It unfortunately seems to be the case that many commonalities can be seen between the world-political situation today as compared to the case forty years ago. In light of the endless wars, extreme and burgeoning economic disparities, and ever-worsening environmental-health indicators, it is evident that capitalism continues to hold all of humanity and nature ransom in the Iron Cage. Though Occupy and the popular uprisings in the Arab world have demonstrated the significant potential for resistance and even revolution, the pendulum has clearly swung back again toward the consolidation of the system in recent years, as seen especially in Egypt, Syria, and the U.S. Perhaps the radical consciousness is more widespread now than before these breakthroughs, but it still confronts an entrenched conformist consciousness among the general populace, at least in the U.S. and Europe, as well as a fascistic concentration of power, wealth, and military might that is coordinated by the transnational capitalist class. Recent events in Greece evidence precisely this point. Here, a counterhegemonic movement emerged as a significant wave of grassroots energy only to crash upon the counter-revolutionary shores of the European Union, its entrenched neoliberal governments, and institutional politics. Greece may have seen mass mobilization, but much of Europe left revolutionary Greek movements to struggle for themselves (aside, perhaps, from the odd ‘solidarity’ march). In this sense, Marcuse’s comments on the glaring absence of a “mass base” for revolutionary social transformation remain apposite, as is the theorist’s analysis of the ideological basis for conformism, underpinned as it is by nihilistic fatalism and a mistaken feeling of powerlessness. Marcuse’s conclusion in the 1975 assessment of the “Failure of the New Left?” remains entirely true today: “[t]he transition to socialism is not now on the agenda; the counterrevolution is dominant.”[1] Though the inertial perpetuation of these negative conditions over time might lead one to conclude that a change in tactics and strategy would be justified, the problem of capitalism and domination still remains, such that the response in parallel likely remains radical mass-struggle to construct an anti-systemic multitude to disrupt and reorganize the hegemonic social, economic, and political institutions in all their facets.

Moving forward, the challenge for emerging scholars and writers in critical theory is to understand what key concepts need retrieval, critical sharpening or abandoning. In light of this challenge, an important question might be raised: how might these previously unpublished lectures inspire a project aimed toward advancing the Frankfurt School? What new ideas do they inspire? In what ways might Marcuse’s thought assist the pressing question of emancipatory politics and contemporary critical theory as we move forward in the 21st Century?

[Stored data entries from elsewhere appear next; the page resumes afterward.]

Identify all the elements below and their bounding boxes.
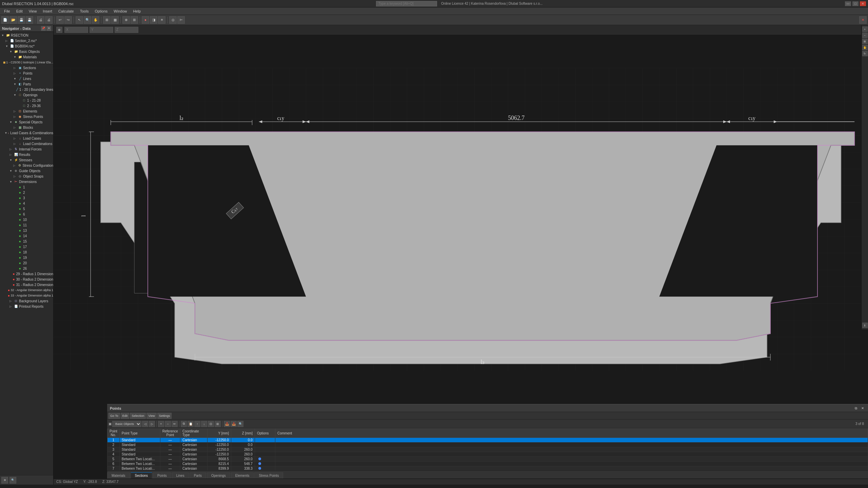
- open-button[interactable]: 📂: [9, 16, 17, 24]
- view-3d-button[interactable]: ▦: [111, 16, 119, 24]
- undo-button[interactable]: ↩: [56, 16, 64, 24]
- nav-pin-button[interactable]: 📌: [41, 26, 46, 31]
- tb2-del-btn[interactable]: −: [165, 421, 171, 427]
- tree-openings[interactable]: ▼ □ Openings: [0, 92, 53, 98]
- snap-button[interactable]: ◎: [169, 16, 177, 24]
- tree-bg-layers[interactable]: ▷ ⊟ Background Layers: [0, 298, 53, 304]
- nav-close-button[interactable]: ✕: [46, 26, 51, 31]
- rt-prop-btn[interactable]: ℹ: [862, 323, 868, 328]
- tree-dim-5[interactable]: ■5: [0, 206, 53, 211]
- tree-dim-1[interactable]: ■1: [0, 184, 53, 190]
- tb2-btn1[interactable]: ◁: [142, 421, 148, 427]
- table-row[interactable]: 2 — Cartesian -12250.0 0.0: [107, 443, 868, 447]
- tree-stresses[interactable]: ▼ ⚡ Stresses: [0, 157, 53, 163]
- coord-button[interactable]: ⊕: [122, 16, 130, 24]
- tree-dim-13[interactable]: ■13: [0, 228, 53, 233]
- tree-dim-19[interactable]: ■19: [0, 255, 53, 260]
- cell-type[interactable]: [119, 457, 160, 462]
- bottom-panel-float-btn[interactable]: ⧉: [853, 406, 859, 411]
- select-button[interactable]: ↖: [76, 16, 83, 24]
- tree-elements[interactable]: ▷ ⊡ Elements: [0, 108, 53, 114]
- stop-button[interactable]: ✕: [859, 16, 867, 24]
- view-fit-button[interactable]: ⊞: [103, 16, 111, 24]
- cell-type[interactable]: [119, 443, 160, 447]
- tree-stress-config[interactable]: ▷ ⚙ Stress Configuration: [0, 163, 53, 168]
- tree-materials[interactable]: ▼ 📁 Materials: [0, 54, 53, 60]
- rt-fit-btn[interactable]: ⊞: [862, 39, 868, 44]
- tb2-paste-btn[interactable]: 📋: [188, 421, 194, 427]
- cell-type[interactable]: [119, 466, 160, 471]
- settings-btn[interactable]: Settings: [157, 413, 172, 419]
- table-row[interactable]: 1 — Cartesian -12250.0 0.0: [107, 438, 868, 443]
- coord-x-input[interactable]: [64, 27, 88, 33]
- print-button[interactable]: 🖨: [37, 16, 44, 24]
- tab-materials[interactable]: Materials: [107, 472, 130, 479]
- table-row[interactable]: 6 — Cartesian 8215.4 548.7: [107, 462, 868, 466]
- tb2-icon5[interactable]: 📥: [224, 421, 230, 427]
- table-row[interactable]: 7 — Cartesian 8399.9 338.3: [107, 466, 868, 471]
- table-row[interactable]: 4 — Cartesian -12250.0 260.0: [107, 452, 868, 457]
- tree-lines-1-20[interactable]: ╱ 1 - 20 | Boundary lines: [0, 87, 53, 92]
- filter-select[interactable]: Basic Objects: [112, 421, 141, 427]
- tree-dim-15[interactable]: ■15: [0, 239, 53, 244]
- tree-dimensions[interactable]: ▼ ⊢ Dimensions: [0, 179, 53, 184]
- cell-type[interactable]: [119, 462, 160, 466]
- menu-calculate[interactable]: Calculate: [56, 7, 77, 15]
- tb2-icon1[interactable]: ↑: [194, 421, 200, 427]
- tab-openings[interactable]: Openings: [207, 472, 230, 479]
- coord-y-input[interactable]: [90, 27, 113, 33]
- rt-pan-btn[interactable]: ✋: [862, 45, 868, 50]
- save-all-button[interactable]: 💾: [26, 16, 33, 24]
- tree-dim-31[interactable]: ■31 - Radius 2 Dimension: [0, 282, 53, 287]
- selection-btn[interactable]: Selection: [130, 413, 146, 419]
- tree-points[interactable]: ▷ • Points: [0, 70, 53, 76]
- table-row[interactable]: 5 — Cartesian 8668.5 260.0: [107, 457, 868, 462]
- tree-dim-33[interactable]: ■33 - Angular Dimension alpha 1: [0, 293, 53, 298]
- tab-points[interactable]: Points: [153, 472, 171, 479]
- tb2-copy-btn[interactable]: ⧉: [181, 421, 187, 427]
- dim-button[interactable]: ⊢: [177, 16, 185, 24]
- tb2-btn2[interactable]: ▷: [149, 421, 155, 427]
- tree-lines[interactable]: ▼ ╱ Lines: [0, 76, 53, 81]
- tree-dim-20[interactable]: ■20: [0, 260, 53, 266]
- viewport[interactable]: ⊕: [54, 25, 868, 485]
- menu-edit[interactable]: Edit: [14, 7, 25, 15]
- menu-file[interactable]: File: [1, 7, 13, 15]
- tree-results[interactable]: ▷ 📊 Results: [0, 152, 53, 157]
- tb2-icon6[interactable]: 📤: [231, 421, 237, 427]
- edit-btn[interactable]: Edit: [121, 413, 130, 419]
- rt-rotate-btn[interactable]: ↻: [862, 51, 868, 56]
- tree-mat-1[interactable]: ◼ 1 - C25/30 | Isotropic | Linear Ela...: [0, 60, 53, 65]
- tree-dim-17[interactable]: ■17: [0, 244, 53, 249]
- menu-tools[interactable]: Tools: [77, 7, 92, 15]
- tab-elements[interactable]: Elements: [231, 472, 254, 479]
- tree-sections[interactable]: ▷ ▣ Sections: [0, 65, 53, 70]
- tree-load-cases-comb[interactable]: ▼ ↓ Load Cases & Combinations: [0, 130, 53, 136]
- tree-dim-26[interactable]: ■26: [0, 266, 53, 271]
- tree-dim-11[interactable]: ■11: [0, 222, 53, 228]
- menu-insert[interactable]: Insert: [40, 7, 55, 15]
- tree-open-29-36[interactable]: □ 2 - 29-36: [0, 103, 53, 108]
- coord-snap-btn[interactable]: ⊕: [56, 27, 62, 33]
- zoom-button[interactable]: 🔍: [84, 16, 91, 24]
- maximize-button[interactable]: □: [852, 1, 859, 6]
- tree-dim-6[interactable]: ■6: [0, 211, 53, 217]
- tree-basic-objects[interactable]: ▼ 📁 Basic Objects: [0, 49, 53, 54]
- tree-dim-29[interactable]: ■29 - Radius 1 Dimension: [0, 271, 53, 277]
- tree-dim-14[interactable]: ■14: [0, 233, 53, 239]
- tb2-add-btn[interactable]: +: [158, 421, 164, 427]
- nav-bottom-btn1[interactable]: ⊕: [1, 477, 8, 484]
- view-btn[interactable]: View: [146, 413, 156, 419]
- tree-rsection[interactable]: ▼ 📁 RSECTION: [0, 33, 53, 38]
- points-table-container[interactable]: Point No. Point Type Reference Point Coo…: [107, 428, 868, 470]
- print2-button[interactable]: 🖨: [45, 16, 53, 24]
- grid-button[interactable]: ⊞: [131, 16, 138, 24]
- tree-dim-10[interactable]: ■10: [0, 217, 53, 222]
- tree-internal-forces[interactable]: ▷ ⇅ Internal Forces: [0, 146, 53, 152]
- redo-button[interactable]: ↪: [64, 16, 72, 24]
- tb2-edit-btn[interactable]: ✏: [172, 421, 178, 427]
- tree-stress-pts[interactable]: ▷ ◉ Stress Points: [0, 114, 53, 119]
- tb2-icon7[interactable]: 🔍: [237, 421, 243, 427]
- bottom-panel-close-btn[interactable]: ✕: [860, 406, 865, 411]
- tree-dim-18[interactable]: ■18: [0, 249, 53, 255]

Another key challenge, as Marcuse would have it, is to engage with popular movements and help inform and guide their diversity of struggle today. Marcuse understood, in many ways, that revolutionary societal transformation is a complex, dynamic and many-sided process. In essence, we could say that it is subject to an extended social-historical process of revolutionary transition which could very well “take a time of at least 75 to 150 years” (p. 34). How can critical theory assist new social movements in establishing the basis for emancipatory societal transformation? Marcuse teaches us that, in the years past and in the years ahead, critical theory must constantly and normatively present the challenges of theory to movements in the field of practice. It is always possible that, in an actionist rush of blood for the thrill of practice, movements become inclined to abandon theory, usually to the detriment of practice which then turns incomplete, contradictory and incoherent. To borrow from Andrew Feenberg, theory must be a ‘philosophy of praxis’ – a ‘philosophy of praxis’ that engages on the level of practical action. If Marcuse (and arguably the first generation of the Frankfurt School in general) are the torch bearers when it comes to this philosophy of praxis, it is the challenge of the new wave of thinkers in this tradition to claim this torch and further illuminate the path forward. In doing so, theory must continue to draws its concepts and its inspiration from the revolutionary activity of new social movements and, as Charles Reitz recently commented, normatively challenge them to work for the radical rather than the minimal goals of socialism. If one were to take a single stirring inspiration from these lectures, this would be it.

[1]     Herbert Marcuse, The New Left and the 1960s: Collected Papers Volume 4, ed. Douglas Kellner (London: Routledge, 2004), 189.

Chris Hedges: “What It Means to Be a Socialist”

September 24, 2015

This is a selection from Chris Hedges’ recent column, “What It Means to Be a Socialist” (Truthdig, 9/20/15), no doubt written in part as a response to the 2016 Democratic presidential candidate Bernie Sanders’ (I-VT) erroneous claim to adhere to this radical political philosophy.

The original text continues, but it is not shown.